Judge Sleet Grants Motion to Dismiss
July 12, 2016
Publication| Intellectual Property
In Teva Pharm. USA, Inc. v. Forest Labs., Inc., C.A. No. 13-2002-GMS (D. Del. June 16, 2016), Judge Sleet granted the plaintiffs’ motion to dismiss the defendants’ counterclaims and affirmative defenses, which the defendants had included for the first time in their answer to the plaintiffs’ first amended complaint. Almost two years after filing the initial complaint, the plaintiffs filed their first amended complaint, adding Forest Pharmaceuticals as a defendant. In response to the first amended complaint, the defendants added counterclaims and affirmative defenses for invalidity. The plaintiffs argued that the defendants had “significantly amend[ed] its answer” after fact discovery had closed without seeking leave from the court. Judge Sleet held that a response to an amended pleading could be filed without leave only where the amended complaint changed the scope of the case. Judge Sleet found that the plaintiffs’ first amended complaint, however, made no substantive changes other than adding Forest Pharmaceuticals—a wholly owned subsidiary of Forest Labs—as a defendant.
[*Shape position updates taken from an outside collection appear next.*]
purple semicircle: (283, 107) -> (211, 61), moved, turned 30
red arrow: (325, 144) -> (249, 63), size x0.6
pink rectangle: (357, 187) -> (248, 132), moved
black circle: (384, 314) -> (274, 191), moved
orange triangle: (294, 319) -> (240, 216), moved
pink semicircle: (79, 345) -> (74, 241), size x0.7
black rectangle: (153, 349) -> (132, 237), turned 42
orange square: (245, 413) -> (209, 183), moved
Noting this change to be simply a “ministerial amendment,” Judge Sleet found that it would inappropriate to allow the defendants to amend their pleading. Thus, Judge Sleet dismissed the defendants’ counterclaim and new affirmative defenses, observing that the case was “simply too close to trial to add completely new issues without prejudicing the plaintiffs and unduly delaying the litigation.”
Analysis: Although the court routinely allows amended pleadings, untimely amendments may be rejected.